The Lynch Report | The CPR safety net
I am writing this while on tour and teaching street kids in southern India with my theatre company. The food is exquisite, the culture magnificent and the heat, I add with some sadistic pleasure for all you back in Copenhagen, is divine.
Despite India’s beauty, and the ridiculously happy street kids I am currently teaching, I find myself thinking about Denmark. How can two countries be so dramatically different? India is more chaotic and unpredictable, and frankly downright dangerous. But why then does each person I meet seem so much more full of energy, zest and life?
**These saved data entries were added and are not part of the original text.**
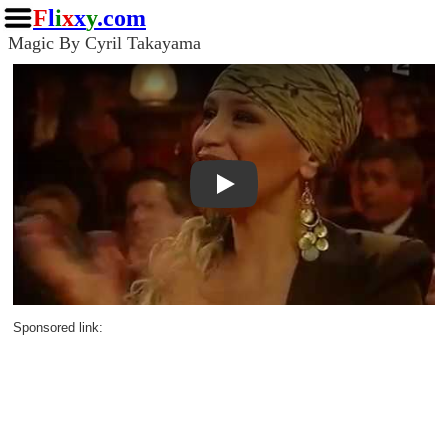
F
l
i
x
x
y
.com
Magic By Cyril Takayama
Play
Sponsored link:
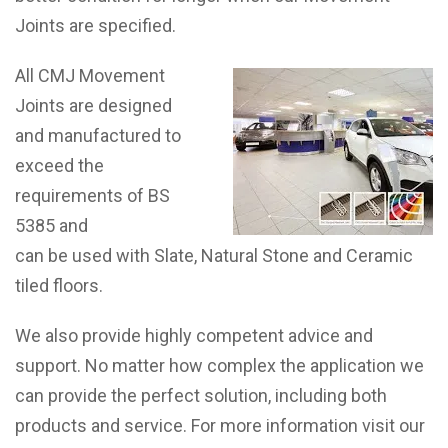
Joints are specified.
All CMJ Movement
Joints are designed
and manufactured to
exceed the
requirements of BS
5385 and
can be used with Slate, Natural Stone and Ceramic
tiled floors.
We also provide highly competent advice and
support. No matter how complex the application we
can provide the perfect solution, including both
products and service. For more information visit our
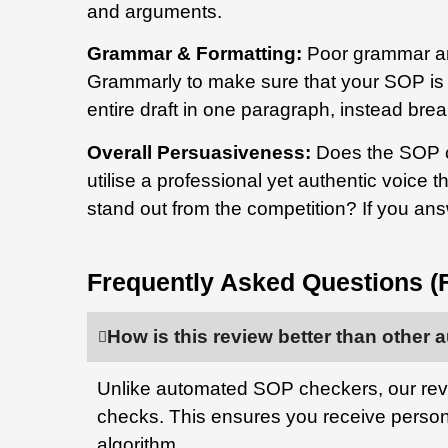
and arguments.
Grammar & Formatting:
Poor grammar an
Grammarly to make sure that your SOP is f
entire draft in one paragraph, instead break
Overall Persuasiveness:
Does the SOP c
utilise a professional yet authentic voice t
stand out from the competition? If you an
Frequently Asked Questions (
How is this review better than othe
Unlike automated SOP checkers, our rev
checks. This ensures you receive perso
algorithm.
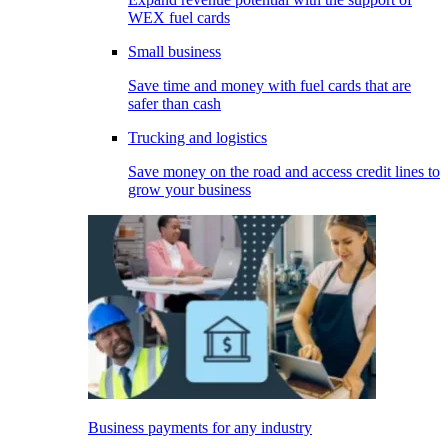
WEX fuel cards
Small business
Save time and money with fuel cards that are
safer than cash
Trucking and logistics
Save money on the road and access credit lines to
grow your business
Business payments for any industry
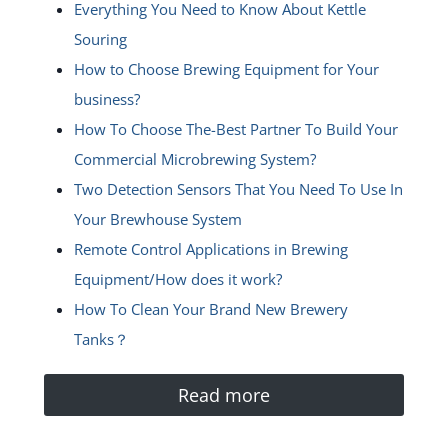
Everything You Need to Know About Kettle
Souring
How to Choose Brewing Equipment for Your
business?
How To Choose The-Best Partner To Build Your
Commercial Microbrewing System?
Two Detection Sensors That You Need To Use In
Your Brewhouse System
Remote Control Applications in Brewing
Equipment/How does it work?
How To Clean Your Brand New Brewery
Tanks？
Read more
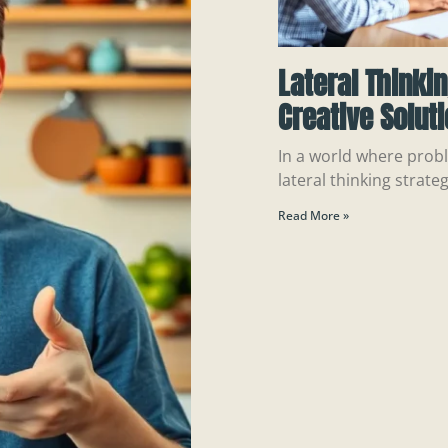
Lateral Thinki
Creative Solut
In a world where probl
lateral thinking strateg
Read More »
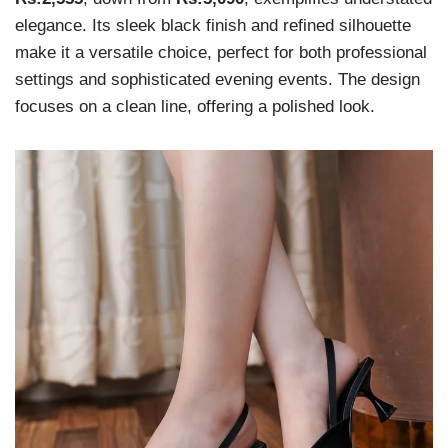
elegance. Its sleek black finish and refined silhouette
make it a versatile choice, perfect for both professional
settings and sophisticated evening events. The design
focuses on a clean line, offering a polished look.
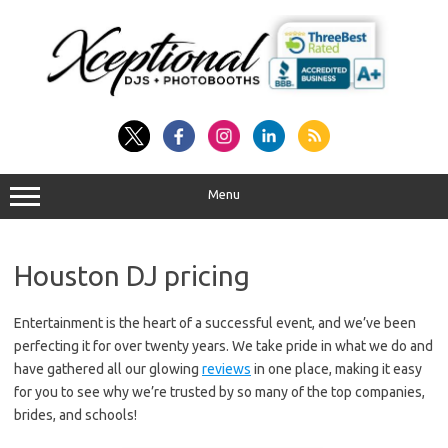
Skip
to
content
Menu
Houston DJ pricing
Entertainment is the heart of a successful event, and we’ve been
perfecting it for over twenty years. We take pride in what we do and
have gathered all our glowing
reviews
in one place, making it easy
for you to see why we’re trusted by so many of the top companies,
brides, and schools!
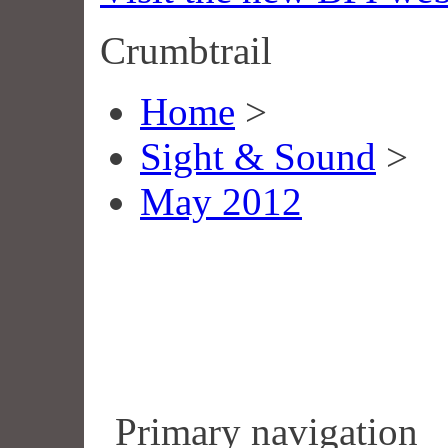
Crumbtrail
Home
>
Sight & Sound
>
May 2012
Primary navigation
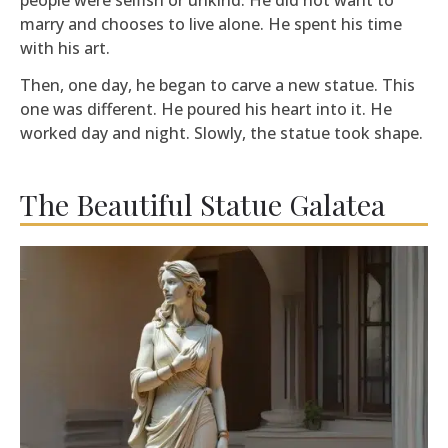
marry and chooses to live alone. He spent his time
with his art.
Then, one day, he began to carve a new statue. This
one was different. He poured his heart into it. He
worked day and night. Slowly, the statue took shape.
The Beautiful Statue Galatea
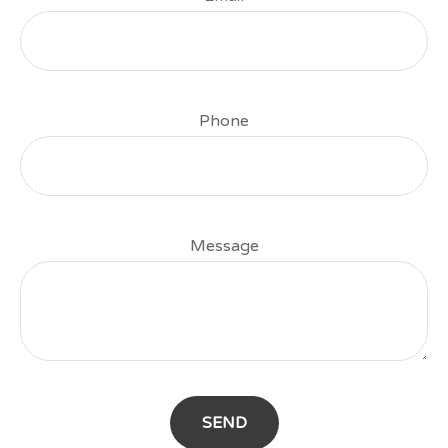
Phone
Message
SEND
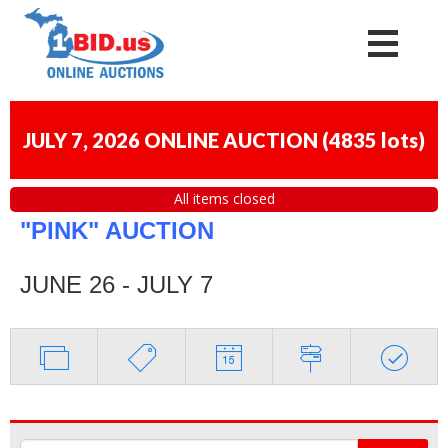
JULY 7, 2026 ONLINE AUCTION
(
4835 lots
)
All items closed
"PINK" AUCTION
JUNE 26 - JULY 7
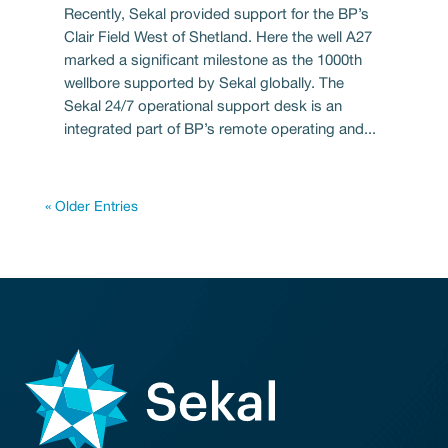
Recently, Sekal provided support for the BP’s
Clair Field West of Shetland. Here the well A27
marked a significant milestone as the 1000th
wellbore supported by Sekal globally. The
Sekal 24/7 operational support desk is an
integrated part of BP’s remote operating and...
« Older Entries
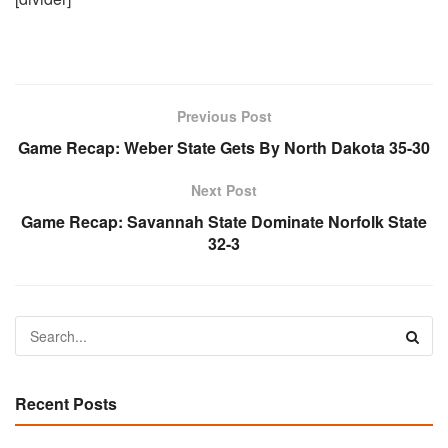
Previous Post
Game Recap: Weber State Gets By North Dakota 35-30
Next Post
Game Recap: Savannah State Dominate Norfolk State
32-3
Recent Posts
Don’t get me wrong, I love living in Denmark. But sometimes the sheer lack of risk and danger can be oppressive. One’s Danish identity number, or CPR number – so closely attached as it is to the yellow social security card or ‘Sygesikringsbevis’ – is the passport to a well-oiled, red tape-free Danish life. It removes much of the bureaucracy one experiences so drastically in other countries. The CPR number is a constant ‘Get Out Of Jail Free’ card or, as I like to call it, the ‘CPR safety net’. No matter what happens, the state has your back. It might stab you in it, but it will surely then arrange the trip to the morgue.
Does the security that goes hand in hand with a CPR number actually make you happy? Within moments of my son being born, a nurse came in and handed me his Sygesikringsbevis and CPR number. Now, to be clear, nothing but nothing could dull the elation of my son’s birth. Later, however, I pondered the fact that he now lives in one of the safest and most risk-free countries in the world. Will this equate to his happiness?
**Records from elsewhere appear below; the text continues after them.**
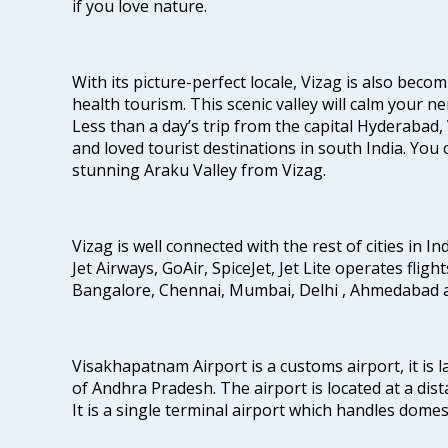
if you love nature.
With its picture-perfect locale, Vizag is also beco
health tourism. This scenic valley will calm your 
Less than a day’s trip from the capital Hyderabad, 
and loved tourist destinations in south India. You c
stunning Araku Valley from Vizag.
Vizag is well connected with the rest of cities in Ind
Jet Airways, GoAir, SpiceJet, Jet Lite operates fligh
Bangalore, Chennai, Mumbai, Delhi , Ahmedabad 
Visakhapatnam Airport is a customs airport, it is l
of Andhra Pradesh. The airport is located at a dist
It is a single terminal airport which handles dome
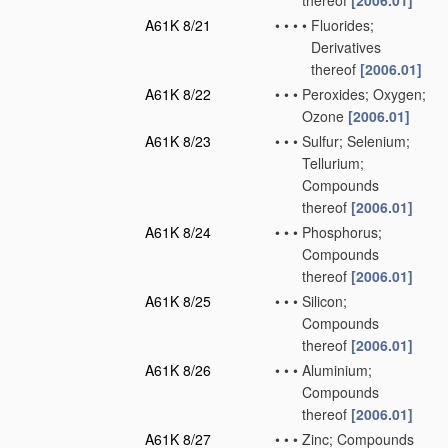
thereof
[2006.01]
A61K 8/21
•
•
•
•
Fluorides;
Derivatives
thereof
[2006.01]
A61K 8/22
•
•
•
Peroxides; Oxygen;
Ozone
[2006.01]
A61K 8/23
•
•
•
Sulfur; Selenium;
Tellurium;
Compounds
thereof
[2006.01]
A61K 8/24
•
•
•
Phosphorus;
Compounds
thereof
[2006.01]
A61K 8/25
•
•
•
Silicon;
Compounds
thereof
[2006.01]
A61K 8/26
•
•
•
Aluminium;
Compounds
thereof
[2006.01]
A61K 8/27
•
•
•
Zinc; Compounds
I want my son to be happy and safe. I would die or kill for him – without a second thought or regret – but will his life be happier than any of the Indian street kids I am currently teaching? It goes without saying he will be more socially privileged, but despite living in ‘the world’s happiest country’, I am sure this will not guarantee his happiness. He will have to do that by himself.
It is a fact that life in Denmark is next to impossible without a CPR number. And on my grapevine it would appear that a foreigner trying to obtain one is a hard process. Two friends of mine, a Syrian and a Brit, were explaining the hoops they are currently going through. Like Snakes and Ladders, both are unsure whether they will move forward or again be sent back down to the bottom rung. Is it by chance or design, I wonder, that one of the only times you really face heavy Danish bureaucracy is when you’re trying to get a CPR number?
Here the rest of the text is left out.